* **Exercise goal**:
Your task is to write out all of the records once more, exactly.

* **Extracted material**:
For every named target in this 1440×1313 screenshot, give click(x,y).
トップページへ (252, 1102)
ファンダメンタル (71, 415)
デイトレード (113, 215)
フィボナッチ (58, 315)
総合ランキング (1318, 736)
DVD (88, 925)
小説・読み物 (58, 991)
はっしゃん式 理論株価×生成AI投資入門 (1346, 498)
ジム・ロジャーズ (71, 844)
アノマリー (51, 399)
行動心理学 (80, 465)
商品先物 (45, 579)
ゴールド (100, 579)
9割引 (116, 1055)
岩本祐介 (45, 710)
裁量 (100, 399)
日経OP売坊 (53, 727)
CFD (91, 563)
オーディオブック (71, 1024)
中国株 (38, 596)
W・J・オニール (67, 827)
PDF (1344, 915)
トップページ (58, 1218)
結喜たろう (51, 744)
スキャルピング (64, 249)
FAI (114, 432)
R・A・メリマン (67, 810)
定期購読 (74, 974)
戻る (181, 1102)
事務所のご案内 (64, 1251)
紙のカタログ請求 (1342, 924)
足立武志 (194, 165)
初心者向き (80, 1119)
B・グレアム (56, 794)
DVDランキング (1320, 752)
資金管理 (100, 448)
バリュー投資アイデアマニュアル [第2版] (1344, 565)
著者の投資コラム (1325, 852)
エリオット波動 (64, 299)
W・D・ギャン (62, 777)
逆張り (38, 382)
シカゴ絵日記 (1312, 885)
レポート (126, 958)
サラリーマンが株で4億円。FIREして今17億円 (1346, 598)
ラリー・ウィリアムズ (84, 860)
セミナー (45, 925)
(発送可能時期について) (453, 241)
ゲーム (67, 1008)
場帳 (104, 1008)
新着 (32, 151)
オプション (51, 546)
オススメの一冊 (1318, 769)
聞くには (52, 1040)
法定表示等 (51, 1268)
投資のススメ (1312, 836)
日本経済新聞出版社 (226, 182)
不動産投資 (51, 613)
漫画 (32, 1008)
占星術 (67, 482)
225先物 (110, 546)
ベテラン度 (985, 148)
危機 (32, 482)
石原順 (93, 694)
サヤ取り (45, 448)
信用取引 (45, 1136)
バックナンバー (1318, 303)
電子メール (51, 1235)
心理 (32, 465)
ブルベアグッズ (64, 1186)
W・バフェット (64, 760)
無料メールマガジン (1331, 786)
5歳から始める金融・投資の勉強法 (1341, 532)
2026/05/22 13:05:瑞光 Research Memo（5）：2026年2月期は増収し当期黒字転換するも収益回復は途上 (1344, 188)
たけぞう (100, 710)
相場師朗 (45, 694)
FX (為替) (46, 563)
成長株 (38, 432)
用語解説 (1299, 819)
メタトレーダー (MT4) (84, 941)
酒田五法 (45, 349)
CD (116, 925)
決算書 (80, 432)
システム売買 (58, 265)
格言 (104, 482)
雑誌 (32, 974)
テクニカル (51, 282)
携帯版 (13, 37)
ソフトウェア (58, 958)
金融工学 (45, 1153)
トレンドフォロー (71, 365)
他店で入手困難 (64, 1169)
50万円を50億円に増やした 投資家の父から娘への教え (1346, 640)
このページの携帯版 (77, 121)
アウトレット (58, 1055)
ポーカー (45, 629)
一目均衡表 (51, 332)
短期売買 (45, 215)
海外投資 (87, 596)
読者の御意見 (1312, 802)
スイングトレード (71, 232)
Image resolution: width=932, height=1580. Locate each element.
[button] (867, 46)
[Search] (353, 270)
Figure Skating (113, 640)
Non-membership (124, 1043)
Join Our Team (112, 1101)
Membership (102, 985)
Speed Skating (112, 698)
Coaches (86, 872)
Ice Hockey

* **Task result**:
For every named target in this 1440×1313 screenshot, give click(x,y).
トップページへ (252, 1102)
ファンダメンタル (71, 415)
デイトレード (113, 215)
フィボナッチ (58, 315)
総合ランキング (1318, 736)
DVD (88, 925)
小説・読み物 (58, 991)
はっしゃん式 理論株価×生成AI投資入門 (1346, 498)
ジム・ロジャーズ (71, 844)
アノマリー (51, 399)
行動心理学 (80, 465)
商品先物 (45, 579)
ゴールド (100, 579)
9割引 (116, 1055)
岩本祐介 (45, 710)
裁量 (100, 399)
日経OP売坊 (53, 727)
CFD (91, 563)
オーディオブック (71, 1024)
中国株 (38, 596)
W・J・オニール (67, 827)
PDF (1344, 915)
トップページ (58, 1218)
結喜たろう (51, 744)
スキャルピング (64, 249)
FAI (114, 432)
R・A・メリマン (67, 810)
定期購読 (74, 974)
戻る (181, 1102)
事務所のご案内 (64, 1251)
紙のカタログ請求 (1342, 924)
足立武志 (194, 165)
初心者向き (80, 1119)
B・グレアム (56, 794)
DVDランキング (1320, 752)
資金管理 (100, 448)
バリュー投資アイデアマニュアル [第2版] (1344, 565)
著者の投資コラム (1325, 852)
エリオット波動 (64, 299)
W・D・ギャン (62, 777)
逆張り (38, 382)
シカゴ絵日記 (1312, 885)
レポート (126, 958)
サラリーマンが株で4億円。FIREして今17億円 (1346, 598)
ラリー・ウィリアムズ (84, 860)
セミナー (45, 925)
(発送可能時期について) (453, 241)
ゲーム (67, 1008)
場帳 (104, 1008)
新着 (32, 151)
オプション (51, 546)
オススメの一冊 (1318, 769)
聞くには (52, 1040)
法定表示等 (51, 1268)
投資のススメ (1312, 836)
日本経済新聞出版社 (226, 182)
不動産投資 (51, 613)
漫画 (32, 1008)
占星術 (67, 482)
225先物 (110, 546)
ベテラン度 (985, 148)
危機 (32, 482)
石原順 (93, 694)
サヤ取り (45, 448)
信用取引 (45, 1136)
バックナンバー (1318, 303)
電子メール (51, 1235)
心理 (32, 465)
ブルベアグッズ (64, 1186)
W・バフェット (64, 760)
無料メールマガジン (1331, 786)
5歳から始める金融・投資の勉強法 (1341, 532)
2026/05/22 13:05:瑞光 Research Memo（5）：2026年2月期は増収し当期黒字転換するも収益回復は途上 (1344, 188)
たけぞう (100, 710)
相場師朗 (45, 694)
FX (為替) (46, 563)
成長株 (38, 432)
用語解説 (1299, 819)
メタトレーダー (MT4) (84, 941)
酒田五法 (45, 349)
CD (116, 925)
決算書 (80, 432)
システム売買 (58, 265)
格言 (104, 482)
雑誌 (32, 974)
テクニカル (51, 282)
携帯版 (13, 37)
ソフトウェア (58, 958)
金融工学 (45, 1153)
トレンドフォロー (71, 365)
他店で入手困難 (64, 1169)
50万円を50億円に増やした 投資家の父から娘への教え (1346, 640)
このページの携帯版 (77, 121)
アウトレット (58, 1055)
ポーカー (45, 629)
一目均衡表 (51, 332)
短期売買 (45, 215)
海外投資 (87, 596)
読者の御意見 (1312, 802)
スイングトレード (71, 232)
Image resolution: width=932, height=1580. Locate each element.
[button] (867, 46)
[Search] (353, 270)
Figure Skating (113, 640)
Non-membership (124, 1043)
Join Our Team (112, 1101)
Membership (102, 985)
Speed Skating (112, 698)
Coaches (86, 872)
Ice Hockey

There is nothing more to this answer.